# any one else buy a 566?



## chargerfan32 (Jun 13, 2008)

I recently purchased a 566 and after going back to the reviews, i found one that said they include the pedals on this model. I look at their website, and they list them on there too. However, they didnt include them on the bike i bought from the LBS. I emailed look, and havent had a response. Love the rest of bike though.

Thanks,

Wayne


----------



## maximum7 (Apr 24, 2008)

The 566 should have come with Keo Classic pedals. 
I would go back to my dealer and tell them. 

Check out the parts list here...
http://www.wrenchscience.com/Look/566+Sram+Rival+Bike/Road_Bikes/Frames.html

and here...

http://www.bikesale.com/look-566-origin-1-1.aspx


----------



## texass4 (Oct 13, 2005)

Bike shops overlook things just like car dealerships. At times, the customer (enthusiast) knows more than the salesman (employee) and things like this happen. Simple as that. 

Explain the situation, be nice, have proof from a credible source in case it's needed. You should be good to go.


----------



## chargerfan32 (Jun 13, 2008)

*thanks*

Thanks guys!!! I printed the pages out, and ill let them know. Hopefully it works out. 

Thanks,

Wayne


----------



## Chupalt (Sep 5, 2008)

Yeah mine came with pedals, cleats and an extra derailleur hanger.


----------



## desmo13 (Jun 28, 2006)

Chupalt said:


> Yeah mine came with pedals, cleats and an extra derailleur hanger.


same here.


----------



## chas (Aug 10, 2006)

Unfortunately we received some of these complete bikes without pedals. Have your LBS contact us and we will definitely take care of it.

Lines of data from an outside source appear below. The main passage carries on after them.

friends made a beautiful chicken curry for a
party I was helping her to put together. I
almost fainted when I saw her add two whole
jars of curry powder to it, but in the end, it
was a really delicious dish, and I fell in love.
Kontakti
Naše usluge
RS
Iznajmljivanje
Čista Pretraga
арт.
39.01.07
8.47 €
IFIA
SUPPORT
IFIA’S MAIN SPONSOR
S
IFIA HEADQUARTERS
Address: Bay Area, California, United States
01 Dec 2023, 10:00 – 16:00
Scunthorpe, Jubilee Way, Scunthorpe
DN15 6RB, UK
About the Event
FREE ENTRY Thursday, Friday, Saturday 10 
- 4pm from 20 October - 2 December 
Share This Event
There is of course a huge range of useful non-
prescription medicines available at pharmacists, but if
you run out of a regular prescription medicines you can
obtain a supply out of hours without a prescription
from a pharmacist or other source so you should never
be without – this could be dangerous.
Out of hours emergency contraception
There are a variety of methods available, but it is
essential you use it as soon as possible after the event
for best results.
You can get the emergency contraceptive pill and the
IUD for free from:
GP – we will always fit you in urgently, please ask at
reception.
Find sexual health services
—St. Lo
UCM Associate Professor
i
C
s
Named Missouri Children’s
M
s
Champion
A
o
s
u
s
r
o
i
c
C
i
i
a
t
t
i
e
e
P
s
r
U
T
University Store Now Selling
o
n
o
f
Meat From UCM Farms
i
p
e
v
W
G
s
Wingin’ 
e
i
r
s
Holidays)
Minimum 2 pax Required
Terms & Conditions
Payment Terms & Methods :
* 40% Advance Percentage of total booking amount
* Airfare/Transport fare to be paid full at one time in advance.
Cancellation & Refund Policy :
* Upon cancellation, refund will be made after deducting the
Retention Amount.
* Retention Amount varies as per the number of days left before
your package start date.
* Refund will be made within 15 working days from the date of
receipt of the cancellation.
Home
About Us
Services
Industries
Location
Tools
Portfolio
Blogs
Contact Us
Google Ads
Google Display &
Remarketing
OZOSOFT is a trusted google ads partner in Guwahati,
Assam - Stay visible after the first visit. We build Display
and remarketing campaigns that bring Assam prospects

Sorry for the inconvenience, and I hope you're enjoying your new bike! 
(as much as possible w/o pedals  )


----------



## Echo (Mar 2, 2009)

Yeah, I prodealed mine through my work, and they forgot to include the pedals with it. After contacting Look they acknowledged the mistake (and said it had been happening alot recently) and fixed the problem promptly... Having owned mine for the past two months, I think I'm in love with it now!

Well done Look!


----------